Шрифт:
Интервал:
Закладка:
Тем не менее в философии Серебряного века все же возобладала герменевтика: Мережковского, родоначальника «нового религиозного сознания», до сих пор иногда называют «литературным критиком»; несомненный экзистенциалист Лев Шестов занимался самопознанием, «странствуя по душам» великих творцов; Флоренский философствовал, разъясняя тайные смыслы церковного культа, который этой интерпретацией превращался в магическую мистерию… Только Бердяев бесстрашно глядел в бездну собственной души, не прибегая к вторичной реальности – к «культурным отражениям» бытия: «Я ‹…› говорил как стоящий пред загадкой мира, перед самой жизнью, говорил экзистенциально, как субъект существования»[179]. Бердяев своим философствованием выразил существование человека, ищущего Бога, смыслы – и самого себя в постницшеввском мире, где «Бог умер», все смыслы перевернуты, а человек распался на животное, руководимое инстинктами, и сверхчеловека, обуреваемого волей к власти над миром.
в) Творчество как духовная практика
Как можно заметить, осмысливая категорию творчества у Бердяева, мы движемся от ее «экзотерического» – общепонятного значения к смыслам все более трудным, «эзотерическим», собственно бердяевским. Так, рассматривая повседневное человеческое «псевдотворчество» – как бы неполноценное, по Бердяеву, творчество, – мы дошли до философского познания, которое им за творчество уже признано. Мне хочется показать, что понять Бердяева – философа нелегко: чтобы приблизиться к его философствованию, надо попытаться произвести сдвиг в собственном сознании. Философское творчество для Бердяева – деятельность отнюдь не рационально – академическая. Творчество как таковое – это скорее некая духовная практика, усилие проникнуть в действительный – сущностный мир, в само бытие. Оно предполагает особые – «космические», «универсальные» состояния, «экстаз», «оргийное потрясение» и пр., – требует преображения человеческой природы. Ясно, что эти вещи еще менее доступны, более эзотеричны, чем проблемы нового – субъективного философского слова. Попробую хотя бы поставить эту проблему новой духовной практики по Бердяеву, призванной заменить традиционные покаяние, молитву, смирение перед Богом – как бесконечно высшим Начало, нежели человек.

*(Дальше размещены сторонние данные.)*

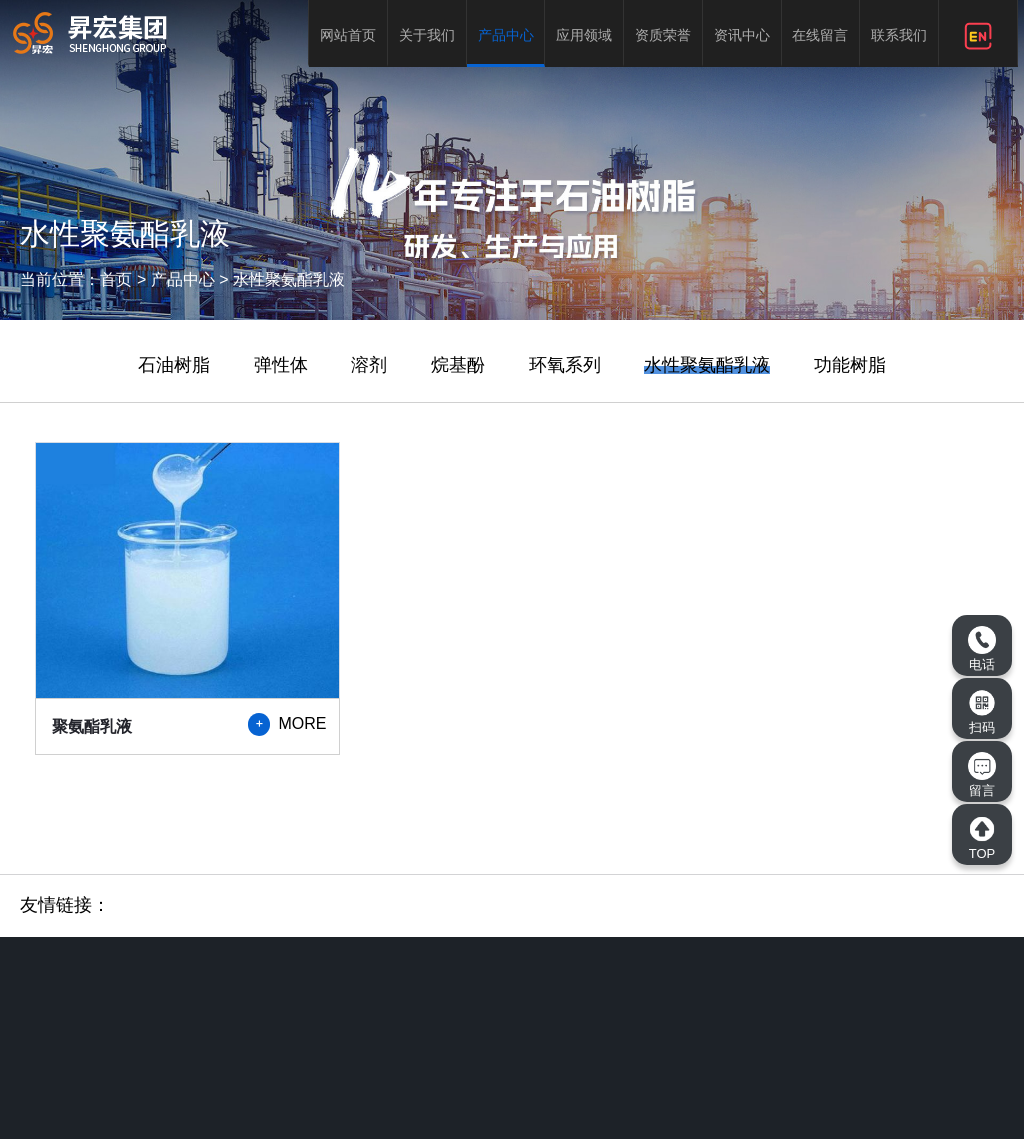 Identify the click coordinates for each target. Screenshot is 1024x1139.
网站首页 (348, 35)
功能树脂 (850, 365)
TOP (982, 838)
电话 (982, 649)
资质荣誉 (663, 35)
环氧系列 (565, 365)
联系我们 (899, 35)
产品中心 (506, 35)
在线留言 (820, 35)
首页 (116, 279)
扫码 (982, 712)
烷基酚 (458, 365)
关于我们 (427, 35)
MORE (287, 724)
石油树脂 (174, 365)
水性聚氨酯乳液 (289, 279)
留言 (982, 775)
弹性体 (281, 365)
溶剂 (369, 365)
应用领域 (584, 35)
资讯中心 (742, 35) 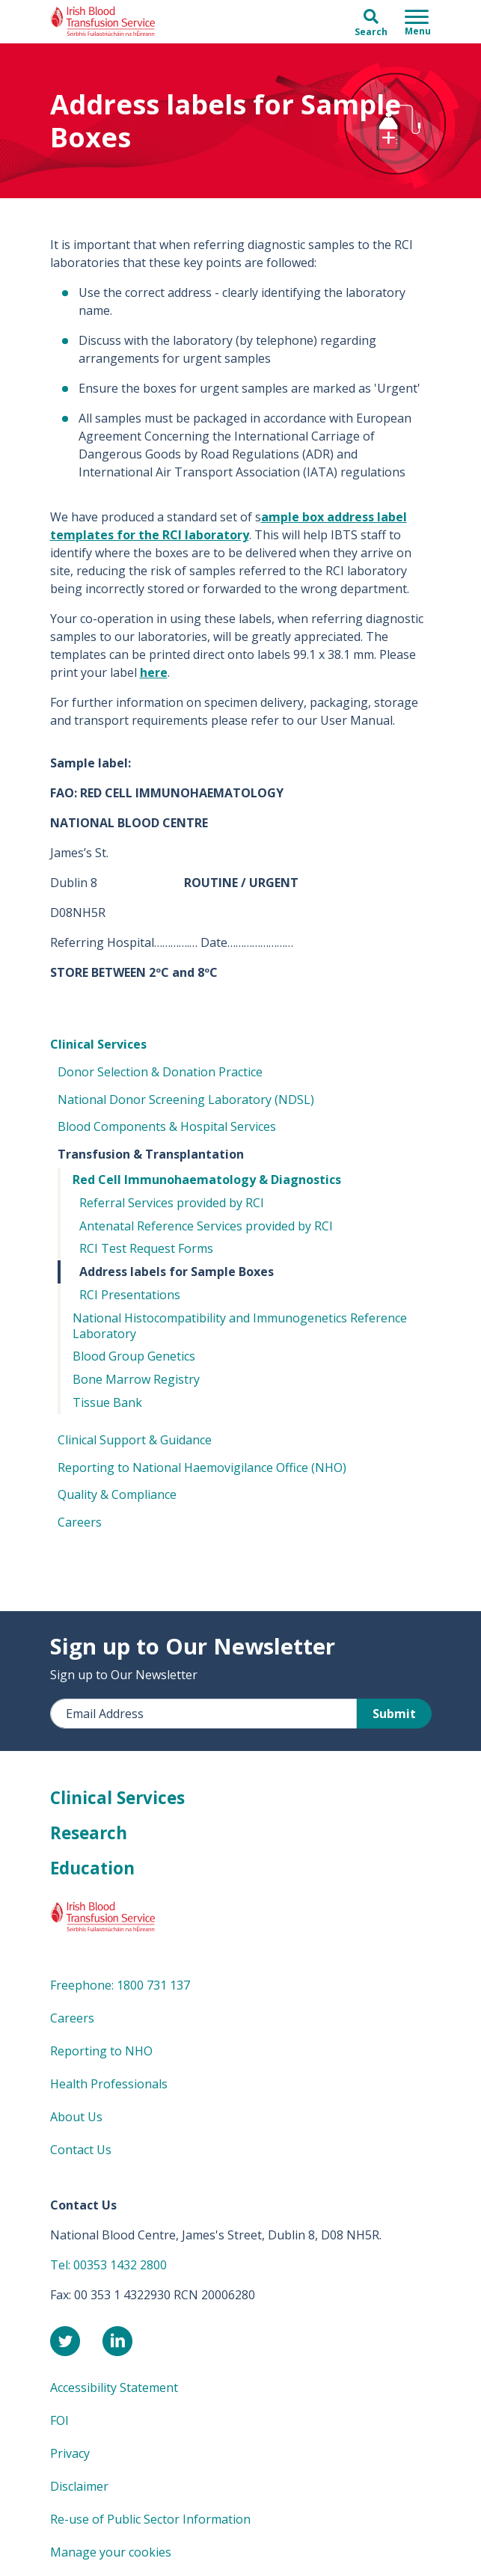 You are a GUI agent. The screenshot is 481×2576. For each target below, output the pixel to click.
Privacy (70, 2453)
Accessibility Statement (114, 2387)
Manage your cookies (110, 2552)
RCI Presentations (129, 1295)
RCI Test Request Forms (146, 1248)
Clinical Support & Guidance (135, 1440)
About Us (76, 2117)
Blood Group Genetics (134, 1356)
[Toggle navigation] (418, 21)
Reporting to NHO (101, 2051)
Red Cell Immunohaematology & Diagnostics (207, 1179)
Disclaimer (79, 2486)
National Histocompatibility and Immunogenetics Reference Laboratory (240, 1326)
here (154, 672)
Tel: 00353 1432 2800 (108, 2265)
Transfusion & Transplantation (151, 1154)
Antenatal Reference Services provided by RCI (206, 1226)
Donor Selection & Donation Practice (160, 1072)
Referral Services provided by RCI (171, 1203)
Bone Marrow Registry (136, 1379)
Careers (80, 1522)
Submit (394, 1713)
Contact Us (80, 2149)
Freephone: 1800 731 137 (120, 1985)
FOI (59, 2420)
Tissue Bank (107, 1402)
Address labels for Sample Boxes (176, 1271)
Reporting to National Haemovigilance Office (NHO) (202, 1467)
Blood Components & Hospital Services (167, 1126)
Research (88, 1832)
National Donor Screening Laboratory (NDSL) (186, 1099)
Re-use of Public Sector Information (150, 2519)
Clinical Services (98, 1044)
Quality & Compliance (117, 1494)
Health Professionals (109, 2084)
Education (92, 1868) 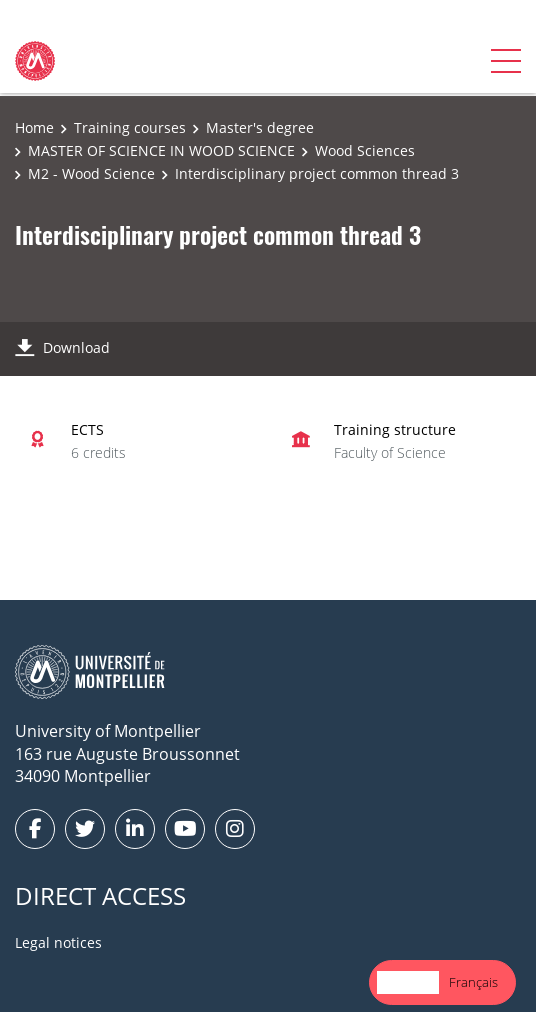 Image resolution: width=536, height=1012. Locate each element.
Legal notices (58, 942)
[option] (473, 982)
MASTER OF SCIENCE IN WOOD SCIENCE (161, 150)
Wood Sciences (365, 150)
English (408, 982)
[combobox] (408, 982)
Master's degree (260, 127)
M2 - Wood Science (91, 173)
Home (34, 127)
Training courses (130, 127)
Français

«Творчество – религия», «творческий опыт – особый религиозный опыт и путь»: «творческий экстаз – потрясение всего существа человека» – равноценен молитве и аскезе, будучи «выходом в иной мир»[180]. Эти тезисы принадлежат Бердяеву как духовному учителю, который пытается сделать общезначимым собственный духовный путь, открытый ему в светозарном переживании, как он допускал в своем мифотворчестве, самой Софией. Под эти опытные вещи – под интуиции, сообщившие ему новую веру, – Бердяев подвел нехитрое в общем – то богословие. Творчество – это религия, поскольку, творя, человек уподобляется Богу Творцу, соединяется с Ним через Христа. Бердяев признавался, что для него возможна только религия «богочеловечества», признающая божественность человека. Ясно, что это приватная религия Бердяева. По его словам, «Христос стал имманентен человеческой природе, и это охристовывание человеческой природы делает человека творцом, подобным Богу Творцу»[181]. Здесь несогласие с Халкидонским догматом о двух природах во Христе. Призванность человека к творчеству, оправданность человека именно через творчество Бердяев считал новым, третьезаветным – «антропологическим откровением», а себя – его пророком. Бердяев пророчествовал до конца жизни о неизбежном наступлении новой «творческой эпохи» через «персоналистическую революцию». То будет наступлением хилиастической эры – тысячелетнего Царства Божия на Земле, когда совершится «развоплощение» мира и одухотворение природы силою Христа, действующего через творящих людей. Мир наполнится чудесами – в точности как в утопии Мережковского, также хилиастической, и в учении Шестова о вступлении человечества в «измерение веры», в котором для верующего будет «всё возможно».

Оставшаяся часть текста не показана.